Hackers are compromising WordPress sites by taking advantage of a WordPress plugin flaw found in outdated versions of the Popup Builder plugin and infecting more than 3,300 websites.
WordPress Plugin Flaw (CVE-2023-6000) is an XSS Vulnerability
The specific flaw being exploited is known as CVE-2023-6000, which is a cross-site scripting (XSS) vulnerability. This vulnerability affects Popup Builder versions 4.2.3 and earlier, and it was first reported in November 2023.
Earlier this year, a Balada Injector campaign took advantage of the mentioned WordPress vulnerability, resulting in the infection of more than 6,700 websites.
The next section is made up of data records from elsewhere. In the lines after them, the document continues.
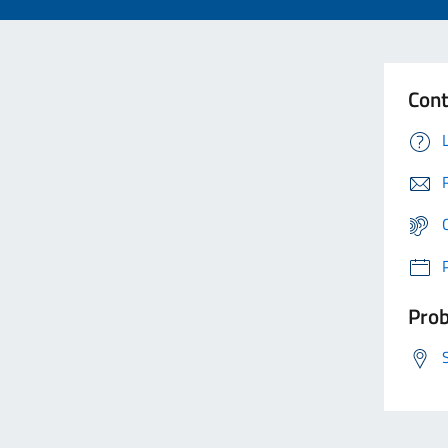
Cont
Prob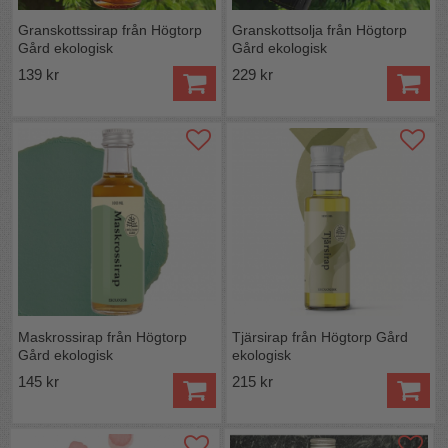
Granskottssirap från Högtorp
Granskottsolja från Högtorp
Gård ekologisk
Gård ekologisk
139 kr
229 kr
Maskrossirap från Högtorp
Tjärsirap från Högtorp Gård
Gård ekologisk
ekologisk
145 kr
215 kr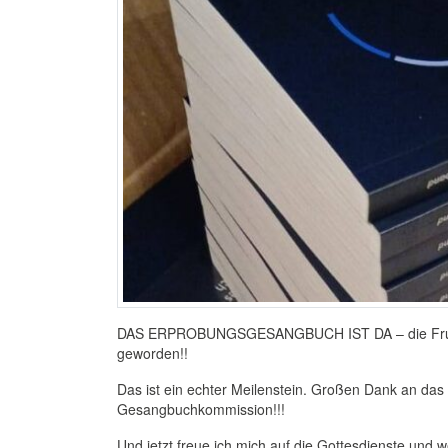
DAS ERPROBUNGSGESANGBUCH IST DA – die Frucht d
geworden!!
Das ist ein echter Meilenstein. Großen Dank an da
Gesangbuchkommission!!!
Und jetzt freue ich mich auf die Gottesdienste und 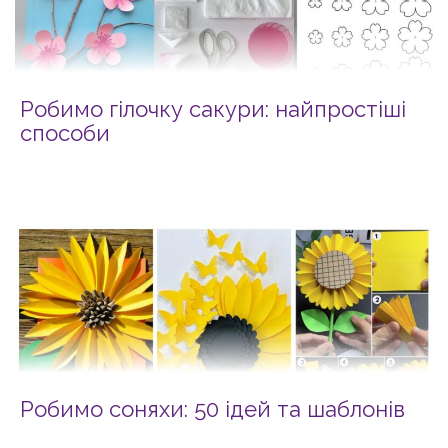
Робимо гілочку сакури: найпростіші
способи
Робимо соняхи: 50 ідей та шаблонів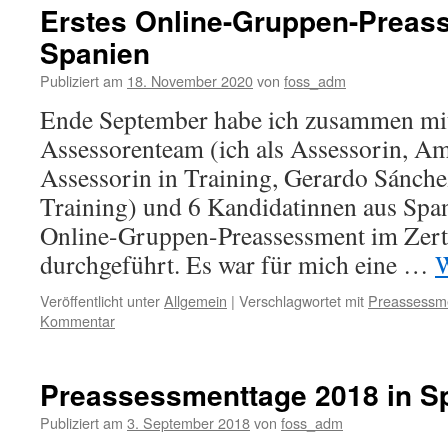
Erstes Online-Gruppen-Preas
Spanien
Publiziert am
18. November 2020
von
foss_adm
Ende September habe ich zusammen mi
Assessorenteam (ich als Assessorin, Am
Assessorin in Training, Gerardo Sánchez
Training) und 6 Kandidatinnen aus Span
Online-Gruppen-Preassessment im Zerti
durchgeführt. Es war für mich eine …
W
Veröffentlicht unter
Allgemein
|
Verschlagwortet mit
Preassessm
Kommentar
Preassessmenttage 2018 in S
Publiziert am
3. September 2018
von
foss_adm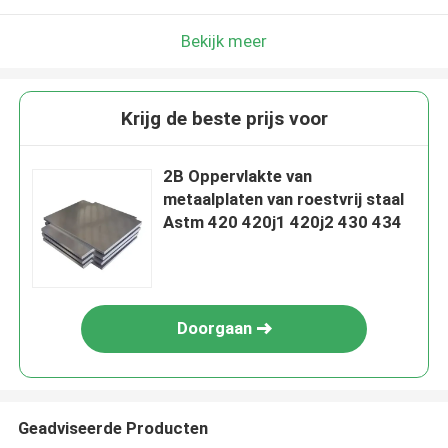
Bekijk meer
Krijg de beste prijs voor
2B Oppervlakte van
metaalplaten van roestvrij staal
Astm 420 420j1 420j2 430 434
Doorgaan
Geadviseerde Producten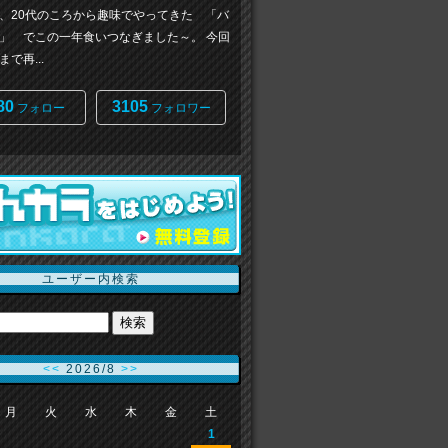
、20代のころから趣味でやってきた 「バ
」 でこの一年食いつなぎました～。 今回
で再...
80
3105
フォロー
フォロワー
ユーザー内検索
<<
2026/8
>>
月
火
水
木
金
土
1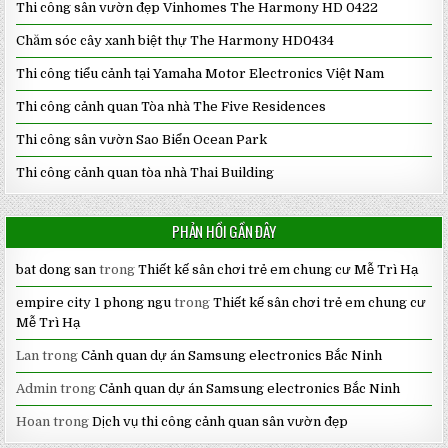
Thi công sân vườn đẹp Vinhomes The Harmony HD 0422
Chăm sóc cây xanh biệt thự The Harmony HD0434
Thi công tiểu cảnh tại Yamaha Motor Electronics Việt Nam
Thi công cảnh quan Tòa nhà The Five Residences
Thi công sân vườn Sao Biển Ocean Park
Thi công cảnh quan tòa nhà Thai Building
PHẢN HỒI GẦN ĐÂY
bat dong san
trong
Thiết kế sân chơi trẻ em chung cư Mễ Trì Hạ
empire city 1 phong ngu
trong
Thiết kế sân chơi trẻ em chung cư
Mễ Trì Hạ
Lan
trong
Cảnh quan dự án Samsung electronics Bắc Ninh
Admin
trong
Cảnh quan dự án Samsung electronics Bắc Ninh
Hoan
trong
Dịch vụ thi công cảnh quan sân vườn đẹp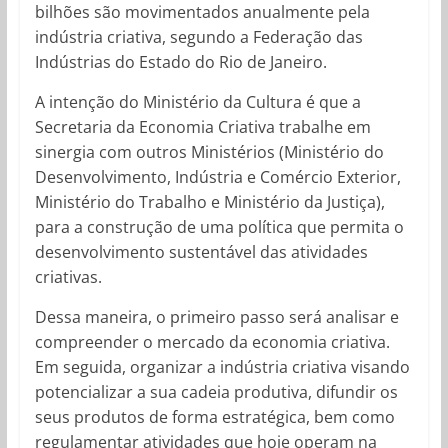
bilhões são movimentados anualmente pela
indústria criativa, segundo a Federação das
Indústrias do Estado do Rio de Janeiro.
A intenção do Ministério da Cultura é que a
Secretaria da Economia Criativa trabalhe em
sinergia com outros Ministérios (Ministério do
Desenvolvimento, Indústria e Comércio Exterior,
Ministério do Trabalho e Ministério da Justiça),
para a construção de uma política que permita o
desenvolvimento sustentável das atividades
criativas.
Dessa maneira, o primeiro passo será analisar e
compreender o mercado da economia criativa.
Em seguida, organizar a indústria criativa visando
potencializar a sua cadeia produtiva, difundir os
seus produtos de forma estratégica, bem como
regulamentar atividades que hoje operam na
This indicated that many website administrators did not promptly apply the necessary patches.
Recently, Sucuri has observed a new campaign that has seen a significant increase in activity over the past three weeks.
This campaign specifically targets the same vulnerability in the WordPress plugin. Based on the results from PublicWWW, it has been found that code injections related to this latest campaign have been identified in 3,329 WordPress sites.
Additionally, Sucuri’s own scanners have detected 1,170 infections.
Balada Injection Details
The attacks target the Custom JavaScript or Custom CSS sections within the WordPress admin interface. The malicious code is then stored in the ‘wp_postmeta’ database table.
A Variant of Balada Injection
Source: Sucuri
The injected code serves as event handlers for different events associated with the Popup Builder plugin, including ‘sgpb-ShouldOpen’, ‘sgpb-ShouldClose’, ‘sgpb-WillOpen’, ‘sgpbDidOpen’, ‘sgpbWillClose’, and ‘sgpb-DidClose.’
This allows the malicious code to execute during specific actions of the plugin, such as when a popup is opened or closed.
According to Sucuri, the specific actions performed by the injected code may vary. However, the main objective of these injections seems to be redirecting visitors of compromised websites to malicious destinations, including phishing pages and sites that distribute malware.
In certain instances, analysts have noticed the injected code setting a redirect URL (hxxp://ttincoming.traveltraffic[.]cc/?traffic) as the ‘redirect-url’ parameter for a “contact-form-7” popup.
The injection mentioned above fetches a malicious code snippet from an external source and inserts it into the webpage’s header. The code is then executed by the browser.
In practice, this method allows attackers to accomplish various malicious objectives, some of which can be even more severe than simple redirections.
Defending Against Balada Injection Exploiting WordPress Plugin Flaw
To mitigate these attacks, it is advisable to block the domains “ttincoming.traveltraffic[.]cc” and “host.cloudsonicwave[.]com”.
Additionally, if you are using the Popup Builder plugin on your website, it is crucial to upgrade to the latest version, which is currently 4.2.7. This update addresses CVE-2023-6000 and other security vulnerabilities.
It is worth noting that there are still a significant number of active sites, approximately 80,000, that are using older versions of Popup Builder (4.1 and earlier), making them vulnerable to these WordPress XSS attacks.
In case of an infection, it is recommended to remove the malicious entries from the custom sections of Popup Builder and conduct a thorough scan to identify any hidden backdoors to prevent reinfection.